Bununla birlikte, bir de teknik meseleler var. S-400’lerin ortaya çıkarabileceği bir zorluk, düşman uçak tanımı. Zira bu sistemin asıl amacı, Türkiye hava sahasını ihlal eden uçakları belirlemek ve onları ya hava sahası dışına çıkarmak ya da düşürmek. Yani yarın öbür gün ABD veya müttefikleriyle bir sorun yaşandığı takdirde, onların uçakları bu tanıma sokulabilir. Dahası, Türkiye’nin “düşmanı”, bundan böyle ABD tarafından tanımlanmayacak anlamına geliyor.
***
Bir de malum, S-400’ler hem NATO’nun radar ve uydu altyapısına entegre edilemeyecek hem de Pentagon kendi F-35 jetlerinin bulunduğu Türkiye’de konumlanacak S-400’ün NATO altyapısını ve dolayısıyla bütün F-35 platformunu hack etmesinden korkuyor. Bu yüzden de NATO’nun güvenliğine uygun olmadığını, F-35’lerin bütünlüğünü de bozacağını iddia ediyor. Yani kısacası, Rusya’nın NATO’yu içerden torpilleyeceğini düşünüyor.
F-35 meselesi
ABD’nin bir diğer çekincesi de yine F-35’lerle ilgili. Malum, ABD Savunma Bakanı Vekili Patrick Shanahan’ın hafta sonu gönderdiği mektupta, S-400’ler gelirse Türkiye’nin F-35 savaş uçağı projesindeki ortaklığının da sona ereceği yazıyor. Bunun arkasında yatan sebep de şu:
S-400 sistemleri ile F-35 jetleri birlikte kullanılırsa, bu uçakların iddia edildiği gibi S-400 radarlarına görünmez olup olmadığı ortaya çıkacak. Ki bunu öğrenen ilk ülke de Türkiye olacak.
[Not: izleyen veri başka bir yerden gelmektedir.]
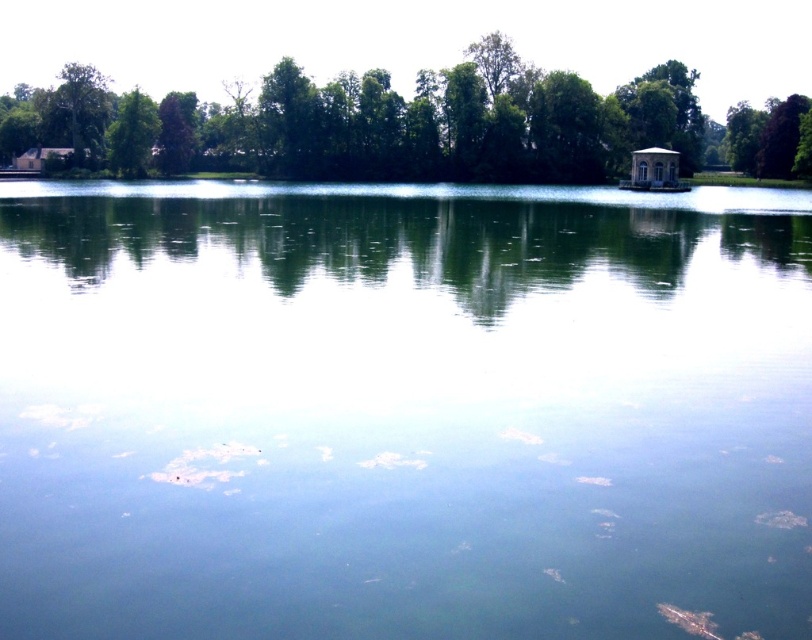 Does clear water at center appear over green leafy tree at upper left?

Incorrect, clear water at center is not positioned above green leafy tree at upper left.

What do you see at coordinates (402, 412) in the screenshot? The width and height of the screenshot is (812, 640). I see `clear water at center` at bounding box center [402, 412].

The width and height of the screenshot is (812, 640). Identify the location of clear water at center. (402, 412).

Where is `clear water at center`? Image resolution: width=812 pixels, height=640 pixels. clear water at center is located at coordinates (402, 412).

Which is more to the right, clear water at center or green leafy tree at left?

clear water at center is more to the right.

Can you confirm if clear water at center is positioned above green leafy tree at left?

No, clear water at center is not above green leafy tree at left.

Who is more distant from viewer, (111, 547) or (124, 106)?

Positioned behind is point (124, 106).

I want to click on clear water at center, so click(402, 412).

Is the position of green leafy tree at upper center less distant than that of green leafy tree at left?

Yes, green leafy tree at upper center is closer to the viewer.

Which of these two, green leafy tree at upper center or green leafy tree at left, stands shorter?

Standing shorter between the two is green leafy tree at left.

This screenshot has width=812, height=640. What are the coordinates of `green leafy tree at upper center` in the screenshot? It's located at (435, 124). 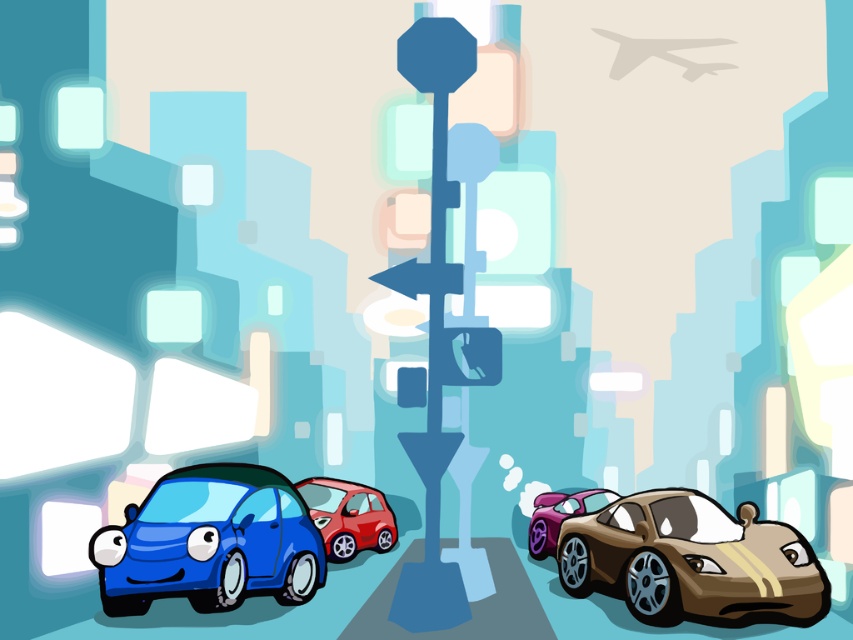 Who is shorter, shiny gold sports car at lower right or glossy red car at center?

Standing shorter between the two is glossy red car at center.

Can you confirm if shiny gold sports car at lower right is positioned below glossy red car at center?

Incorrect, shiny gold sports car at lower right is not positioned below glossy red car at center.

Who is more distant from viewer, (708, 584) or (375, 531)?

The point (375, 531) is more distant.

Identify the location of shiny gold sports car at lower right. (692, 561).

Can you confirm if shiny gold sports car at lower right is shorter than purple metallic sports car at right?

In fact, shiny gold sports car at lower right may be taller than purple metallic sports car at right.

Is point (575, 516) farther from camera compared to point (527, 544)?

No, it is not.

I want to click on shiny gold sports car at lower right, so click(x=692, y=561).

Who is lower down, glossy red car at center or purple metallic sports car at right?

purple metallic sports car at right is lower down.

Which is in front, point (335, 561) or point (613, 492)?

Point (335, 561) is in front.

Which is in front, point (312, 506) or point (532, 554)?

Point (312, 506)

The height and width of the screenshot is (640, 853). I want to click on glossy red car at center, so click(x=347, y=515).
Eğer ki bu jetler S-400’ler tarafından “görülebilir/vurulabilir” çıkarsa, AB ülkelerine yapılması öngörülen 5 bin adetlik satıştan olur, yani 650 milyar dolarlık büyük bir kayba uğrar. Dahası, F-35 programı sekteye uğradığı takdirde, Türkiye bunlarla eşdeğer olan Rus yapımı SU-54’leri alabilir. Unutmayın ki Doğu Akdeniz’deki enerji savaşı hızla tırmanırken, Türkiye’nin jet filosunu güçlendirmeye ihtiyacı var. İşte bu da Pentagon’un endişesini daha da körüklüyor.
***
Bir de ABD’nin kendi savunma sanayisiyle ilgili kaygıları var. Rusya’nın S-400 sistemini Türkiye, Hindistan, Çin gibi ülkelere satması ve bu ülkelerin de memnun kalması, ABD’nin diğer potansiyel müşterilerini de bu sisteme teşvik edebilir. Kaldı ki zaten S-400 Patriot’a göre daha ucuz ve etkili. Zaten bundan korkan Washington, Rusya’yla daha yeni S-400 anlaşması yapmış olan Hindistan’ı bu hafta tehdit etti. ABD Dışişleri Bakanlığı yetkilisi, Hint basınına “Hindistan bu sistemi alırsa Türkiye ile aynı şeyleri yaşayacaktır” dedi. Yaptırımları hatırlattı.
***
Türkiye’nin S-400’e yönelmesinin gerekçelerini yazdıktan sonra, şimdi de Amerikan tarafının kaygılarını kâğıda dökmüş olduk. Devam edeceğiz...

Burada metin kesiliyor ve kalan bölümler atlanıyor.